The real appeal of D&D, though, comes just as much from the narrative as it does from the sense of community that's engendered in the game, beautifully captured in the final episode of Freaks and Geeks. Gordon gets to the heart of most of the items on this list when he sums up D&D's appeal, saying "you can be someone you're not in real life." That's true, but the other thing I notice is how it gives these guys the opportunity to be someone they are, but didn't think they could be--Daniel is able to be good at something, Harris can control the scene, and the geeks can finally become cool guys, if only by association.

One thing that strikes me as sadly true about the utopian community presented here, though, is how it's so aggressively male--where are Millie and Harris's girlfriend and the other girl geeks? The homosociality is part of what makes it possible for the characters to lower their guards, but it's sad to me that there's no D&D analogue for girls. I tend to agree with creator Gary Gygax when he decries the lack of imagination needed for video role playing games, but they have made these gendered distinctions beside the point.

Ultimately, though, the real carrot offered by D&D is the opportunity for community--you need at least three people to play, forcing introverted outsiders to come together and form relationships. These coalitions of outsiders are behind the purported connection between D&D and devil worship in the eighties (and apparently still), but the absurdity of these claims becomes clear when you see actual gamers at play.

Since the shape of role-playing games has changed so radically in the last fifteen years, D&D has lost a lot of its geek stigma, and now seems to be part of nostalgic hipster culture, mourned in the AV Club and memorialized in funny t-shirts. The anachronism of classic D&D is key to its viability as a geek-chic marker, I think--after all, you don't see guys with ironic mustaches showing off their obsession with...

2. World of Warcraft
When people talk about "video game addiction," they're usually talking about World of Warcraft (or World of Warcrack), a massive multi-player online role playing game (or MMORPG) based on Dungeons and Dragons. Like D&D, WoW depends on ongoing relationships between players to work. However, because of the limits of the internet, those relationships can be confined entirely to gameplay--forming the kind of alternative community from the Freaks and Geeks clip would thus be considerably more difficult. Since the game is both limitless (unlike a specific Dungeons and Dragons campaign) and competitive, it's easy to play almost endlessly. Furthermore, since MMORPGs like WoW are still relatively new phenomena, people are more likely to jump to radical conclusions about the games' power over their lives.

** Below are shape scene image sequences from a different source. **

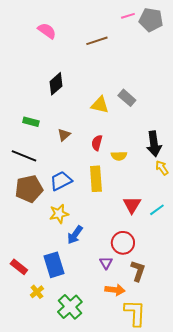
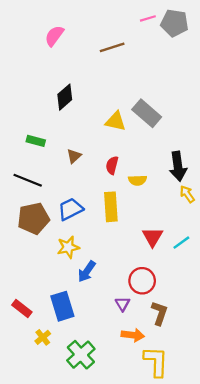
pink semicircle: (47, 31) -> (54, 36), turned -90
gray rectangle: (127, 98) -> (147, 113), size x1.4

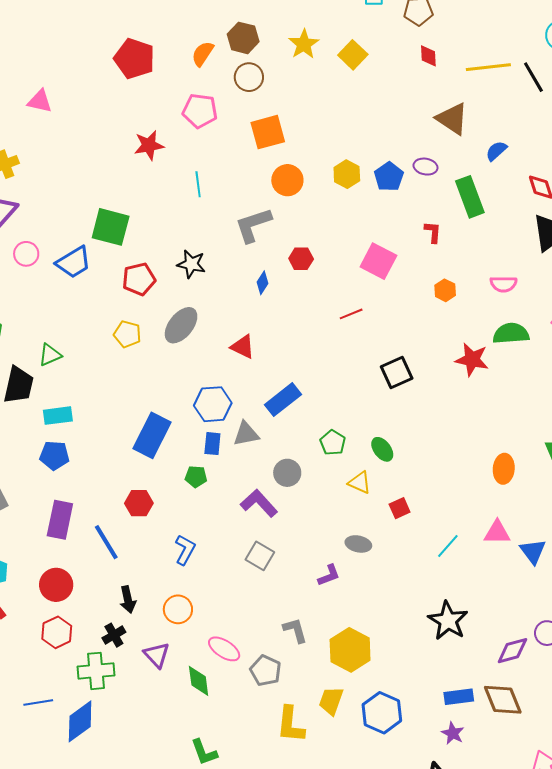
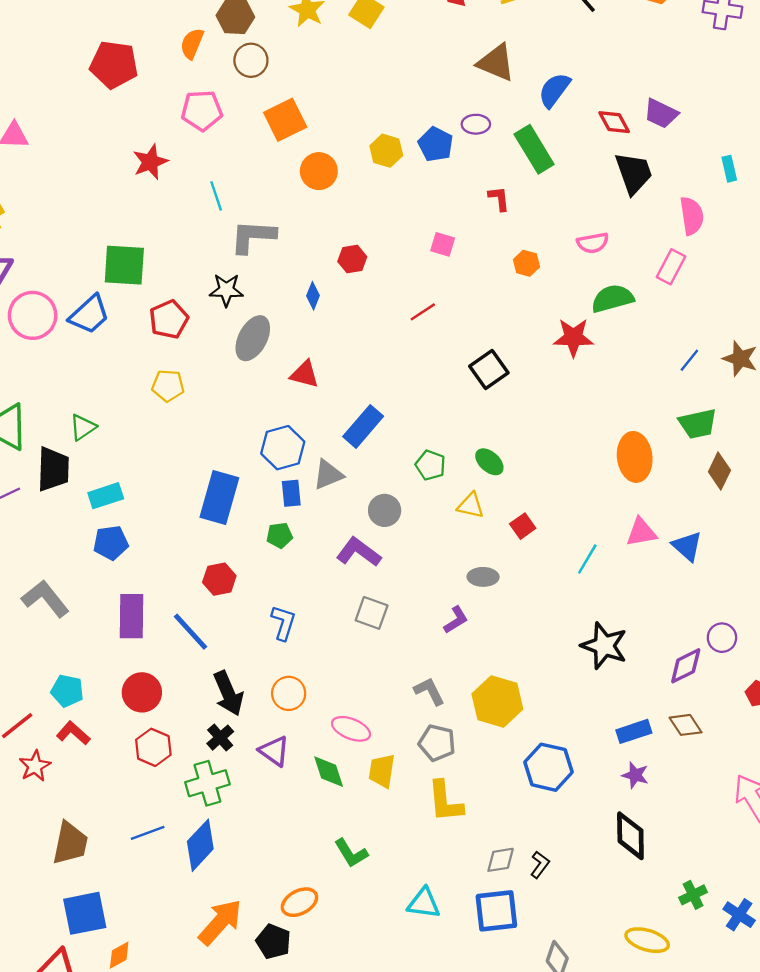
blue semicircle: (496, 151) -> (554, 90), size x1.4
gray L-shape: (253, 225) -> (253, 236), moved, turned 33
pink circle: (26, 254) -> (33, 315), size x1.6
pink square: (378, 261) -> (443, 244), size x0.6
gray ellipse: (181, 325) -> (253, 338), moved
orange ellipse: (504, 469) -> (635, 457), size x1.4
black arrow: (128, 600) -> (228, 693), size x1.4
gray pentagon: (266, 671) -> (437, 743), moved
brown diamond: (503, 700) -> (686, 725), size x0.7
yellow trapezoid: (331, 701) -> (382, 771), moved

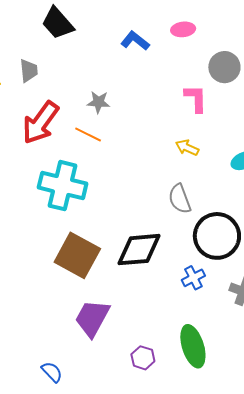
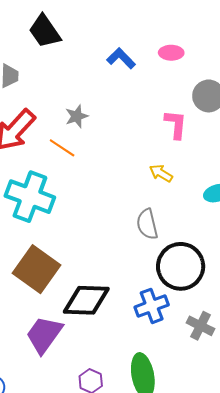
gray star: (99, 102) -> (77, 116), turned -30
black diamond: (139, 250) -> (86, 300), moved
blue cross: (193, 278) -> (152, 306), size x1.4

It's worth pointing out, though, that WoW players exhibit much less control over gameplay than traditional or live-action gamers. The narrative of Warcraft's fictive World is determined by Blizzard Games, and players advance levels by spending more time (and money) online. The best example of this problematic corporate control over gameplay comes in the case of Sara Andrews, who tried to start a GLBT-friendly guild. When she did, she was immediately chastised by Blizzard Games staff that she was violating the game's anti-discrimination policy by mentioning the sexuality of guild members (in an attempt, of course, to create a space where they would actually be safe from harassment). According to the emails she received from the corporate office, mentioning the sexuality of her guild members would serve as bait for attacks from other players--in other words, if they were hassled, it would only be becasue they were asking for it. After Andrews went public with her complaints, Blizzard recanted and apologized, but the incident shows how the corporation is ultimately in charge of the shape of the narrative. As Andrews points out, non-player characters regularly make homophobic puns, and the incident wouldn't happen if she were playing D&D with a queer Dungeon Master.

3. Second Life
This Onion story on "World of World of Warcraft" is funny, but ultimately not that different from Second Life, a MMORPG that abandons the fantastic aspect of hyper-diegesis for a kind of hyper-realism that places this game squarely in the uncanny valley. Well--maybe hyper-realism is the wrong term. You can, after all, outfit your avatar with a "furry skin"or wings in Second Life which severs the connection to reality almost immediately.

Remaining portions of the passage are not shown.